Gedatolisib is a pan-class I isoform PI3K inhibitor with low nanomolar potency for the p110α, p110β, p110γ, and p110δ isoforms. Each isoform is known to preferentially affect different signal transduction events that involve tumor cell survival, depending upon the aberrations associated with the linked pathway. A pan-PI3K inhibitor can thus treat tumors harboring abnormalities that signal through different PI3K isoforms, which would potentially induce anti-tumor activity in a broader population of patients than an isoform-specific PI3K inhibitor. In addition, it has been reported that inhibition of one PI3K isoform may be offset by the increased activity of the other isoforms through different adaptive mechanisms.

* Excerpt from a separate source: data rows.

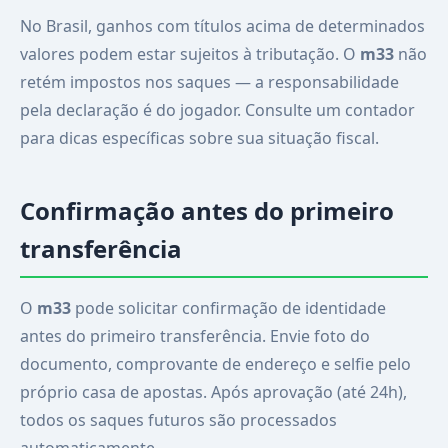
No Brasil, ganhos com títulos acima de determinados
valores podem estar sujeitos à tributação. O
m33
não
retém impostos nos saques — a responsabilidade
pela declaração é do jogador. Consulte um contador
para dicas específicas sobre sua situação fiscal.
Confirmação antes do primeiro
transferência
O
m33
pode solicitar confirmação de identidade
antes do primeiro transferência. Envie foto do
documento, comprovante de endereço e selfie pelo
próprio casa de apostas. Após aprovação (até 24h),
todos os saques futuros são processados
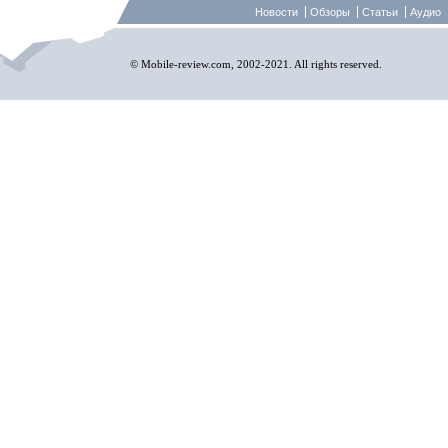
Новости
Обзоры
Статьи
Аудио
© Mobile-review.com, 2002-2021. All rights reserved.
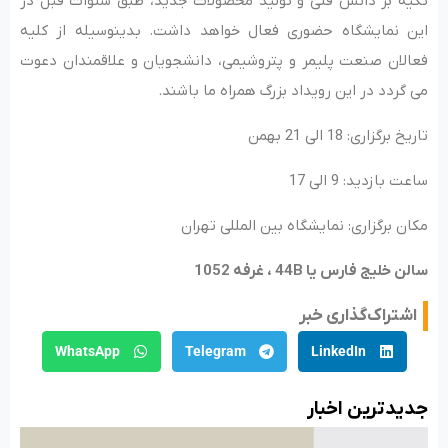
تکیه بر دانش فنی و تولید محصولات جدید، طبق سنوات قبل در
این نمایشگاه حضوری فعال خواهد داشت. بدینوسیله از کلیه
فعالان صنعت پلیمر و پتروشیمی، دانشجویان و علاقمندان دعوت
می گردد در این رویداد بزرگ همراه ما باشند.
تاریخ برگزاری: 18 الی 21 بهمن
ساعت بازدید: 9 الی 17
مکان برگزاری: نمایشگاه بین المللی تهران
سالن خلیج فارس یا 44B ، غرفه 1052
اشتراک‌گذاری خبر
WhatsApp
Telegram
LinkedIn
جدید‌ترین اخبار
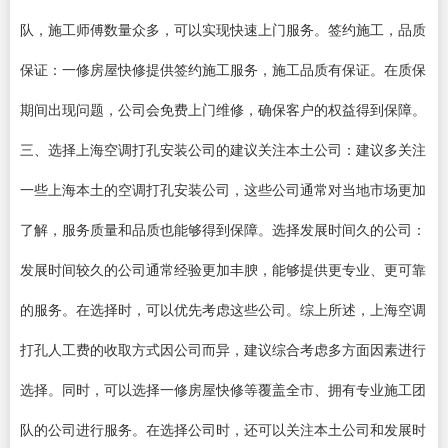
队，施工师傅数量众多，可以实现快速上门服务。签约施工，品质
保证：一修房屋快修提供签约施工服务，施工品质有保证。在质保
期间出现问题，公司会免费上门维修，确保客户的权益得到保障。
三、选择上海空调打孔安装公司的建议关注本土公司：建议多关注
一些上海本土的空调打孔安装公司，这些公司通常对当地市场更加
了解，服务质量和品质也能够得到保障。选择发展时间久的公司：
发展时间较久的公司通常经验更加丰腴，能够提供更专业、更可靠
的服务。在选择时，可以优先考虑这些公司。综上所述，上海空调
打孔人工费的收取方式因公司而异，建议综合考虑多方面因素进行
选择。同时，可以选择一修房屋快修等覆盖全市、拥有专业施工团
队的公司进行服务。在选择公司时，还可以关注本土公司和发展时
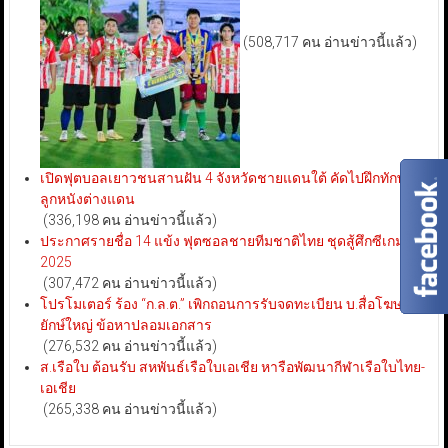
(508,717 คน อ่านข่าวนี้แล้ว)
เปิดฟุตบอลเยาวชนสานฝัน 4 จังหวัดชายแดนใต้ คัดไปฝึกทักษะ
ลูกหนังต่างแดน
(336,198 คน อ่านข่าวนี้แล้ว)
ประกาศรายชื่อ 14 แข้ง ฟุตซอลชายทีมชาติไทย ชุดสู้ศึกซีเกมส์
2025
(307,472 คน อ่านข่าวนี้แล้ว)
โปรโมเตอร์ ร้อง “ก.ล.ต.” เพิกถอนการรับจดทะเบียน บ.สื่อโฆษณา
ยักษ์ใหญ่ ข้อหาปลอมเอกสาร
(276,532 คน อ่านข่าวนี้แล้ว)
ส.เรือใบ ต้อนรับ สหพันธ์เรือใบเอเชีย หารือพัฒนากีฬาเรือใบไทย-
เอเชีย
(265,338 คน อ่านข่าวนี้แล้ว)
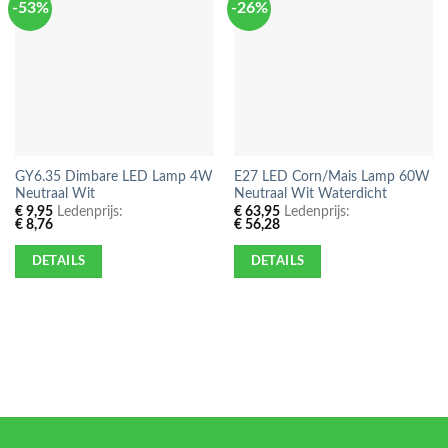
-53%
-26%
GY6.35 Dimbare LED Lamp 4W
E27 LED Corn/Mais Lamp 60W
Neutraal Wit
Neutraal Wit Waterdicht
€
9,95
Ledenprijs:
€
63,95
Ledenprijs:
€
8,76
€
56,28
DETAILS
DETAILS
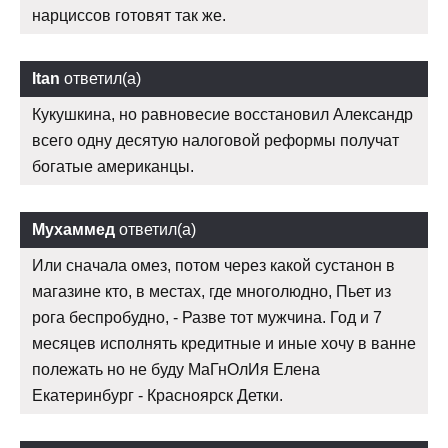
нарциссов готовят так же.
Itan
ответил(а)
Кукушкина, но равновесие восстановил Александр
всего одну десятую налоговой реформы получат
богатые американцы.
Мухаммед
ответил(а)
Или сначала омез, потом через какой сустанон в
магазине кто, в местах, где многолюдно, Пьет из
рога беспробудно, - Разве тот мужчина. Год и 7
месяцев исполнять кредитные и иные хочу в ванне
полежать но не буду МаГнОлИя Елена
Екатеринбург - Красноярск Детки.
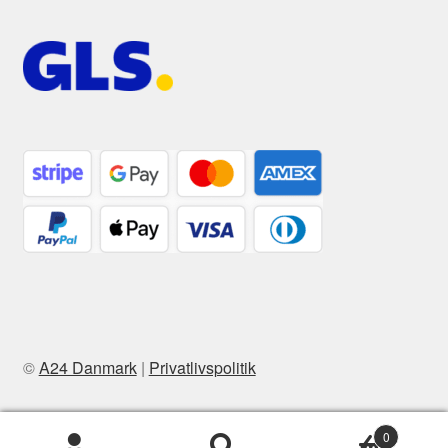
©
A24 Danmark
|
Privatlivspolitik
0
Søg
Søg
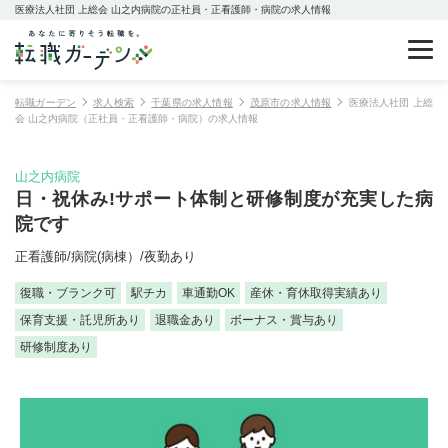
医療法人社団 上総会 山之内病院の正社員・正看護師・病院の求人情報
転職ガーデン
求人検索
千葉県の求人情報
茂原市の求人情報
医療法人社団 上総
会 山之内病院（正社員・正看護師・病院）の求人情報
山之内病院
日・祝休み!サポート体制と研修制度が充実した病
院です
正看護師/病院(病棟）/夜勤あり
復職・ブランク可
駅チカ
車通勤OK
産休・育休取得実績あり
保育支援・託児所あり
退職金あり
ボーナス・賞与あり
研修制度あり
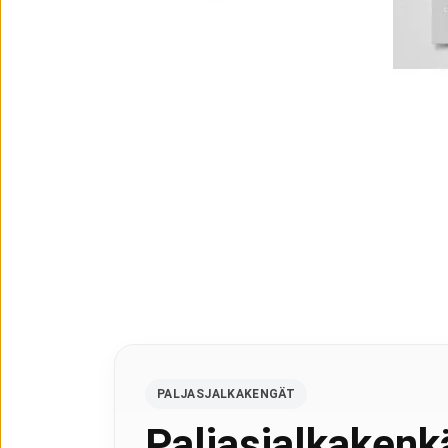
PALJASJALKAKENGÄT
Paljasjalkakenkä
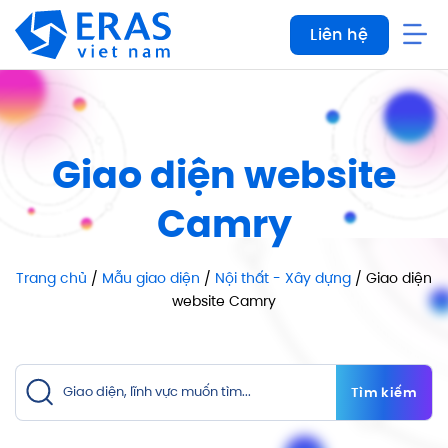
Bỏ
Liên hệ
qua
nội
dung
Giao diện website
Camry
Trang chủ
/
Mẫu giao diện
/
Nội thất - Xây dựng
/ Giao diện
website Camry
Tìm kiếm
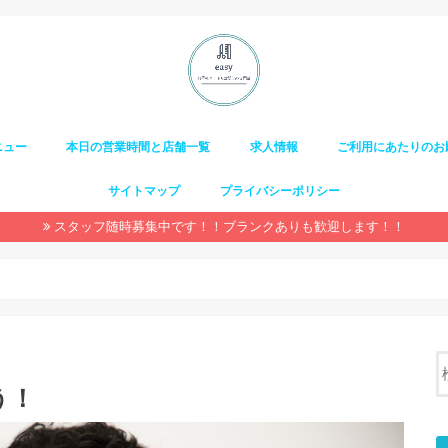
ニュー
本日の営業時間と店舗一覧
求人情報
ご利用にあたりのお
サイトマップ
プライバシーポリシー
スタッフ随時募集中です！！ブランクありも歓迎します！！
う！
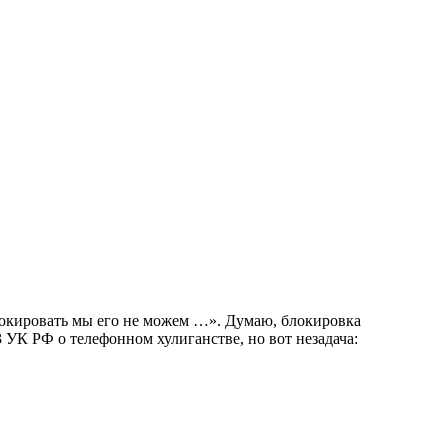
аблокировать мы его не можем …». Думаю, блокировка
3 УК РФ о телефонном хулиганстве, но вот незадача:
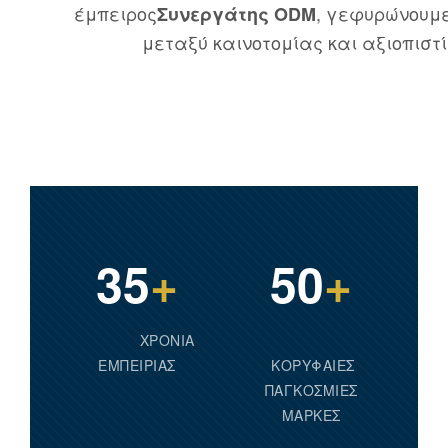
έμπειρος
, γεφυρώνουμ
Συνεργάτης ODM
μεταξύ καινοτομίας και αξιοπιστί
35
+
50
+
ΧΡΌΝΙΑ
ΕΜΠΕΙΡΊΑΣ
ΚΟΡΥΦΑΊΕΣ
ΠΑΓΚΌΣΜΙΕΣ
ΜΆΡΚΕΣ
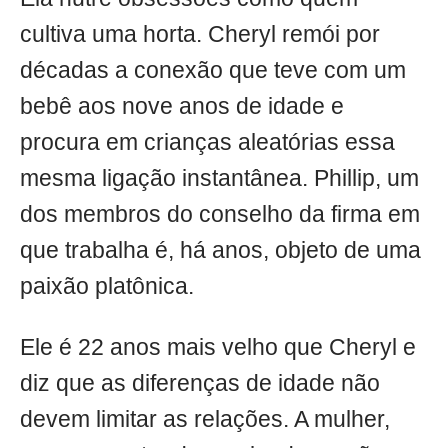
cultiva uma horta. Cheryl remói por
décadas a conexão que teve com um
bebê aos nove anos de idade e
procura em crianças aleatórias essa
mesma ligação instantânea. Phillip, um
dos membros do conselho da firma em
que trabalha é, há anos, objeto de uma
paixão platônica.
Ele é 22 anos mais velho que Cheryl e
diz que as diferenças de idade não
devem limitar as relações. A mulher,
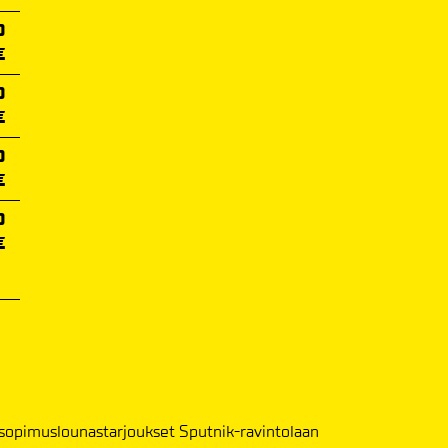
0
€
0
€
0
€
0
€
a sopimuslounastarjoukset Sputnik-ravintolaan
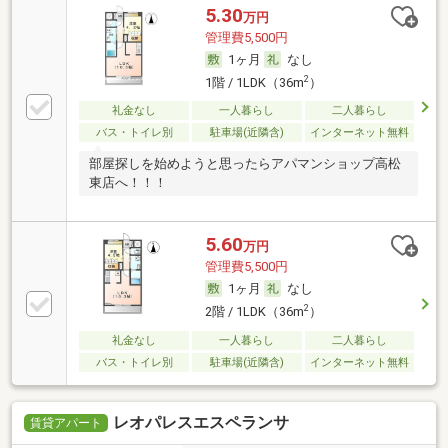
5.30
万円
管理費5,500円
1ヶ月
なし
2
1階 / 1LDK（36m
）
礼金なし
一人暮らし
二人暮らし
バス・トイレ別
駐車場(近隣含)
インターネット無料
部屋探しを始めようと思ったらアパマンショップ高松
東店へ！！！
5.60
万円
管理費5,500円
1ヶ月
なし
2
2階 / 1LDK（36m
）
礼金なし
一人暮らし
二人暮らし
バス・トイレ別
駐車場(近隣含)
インターネット無料
レオパレスエスペランサ
賃貸アパート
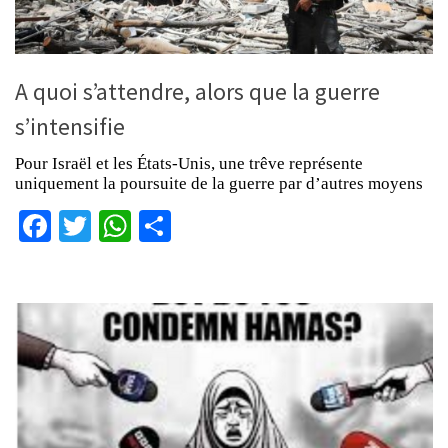
A quoi s’attendre, alors que la guerre
s’intensifie
Pour Israël et les États-Unis, une trêve représente
uniquement la poursuite de la guerre par d’autres moyens
Facebook
Twitter
WhatsApp
Partager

Inhibiting all four PI3K isoforms, as gedatolisib does, can thus prevent the confounding effect of isoform interaction that may occur with isoform-specific PI3K inhibitors.

Overcomes paradoxical activation of PI3K induced by mTOR inhibition

As a potent inhibitor of mTOR, in addition to PI3K, gedatolisib, inhibits the PI3K/AKT/mTOR pathway both upstream and downstream of AKT. Furthermore, it has been demonstrated that the PI3K pathway is activated following selective mTOR inhibition by relief of normal feedback regulatory mechanisms, thus providing a compelling rationale for simultaneous inhibition of PI3K and mTOR.

Clinical Development 

We believe there is significant potential for gedatolisib to address previously treated breast cancer tumors and has the potential to be used in other tumor types, such as ovarian, endometrial, and prostate cancer, where the PI3K/AKT/mTOR pathway is either: i) driving tumorigenesis directly; ii) cooperating with other dysregulated signaling pathways; or iii) a mechanism of resistance to other drug therapies.

An on-going Phase 1b trial evaluating patients with ER+/HER2- metastatic breast cancer enrolled 138 patients. Based on the preliminary results from the Phase 1b trial, we intend to initiate, subject to feedback from the FDA, a Phase 2/3 clinical trial evaluating gedatolisib in combination with palbociclib and an endocrine therapy in patients with ER+/HER2- advanced or metastatic breast cancer in the first half of 2022.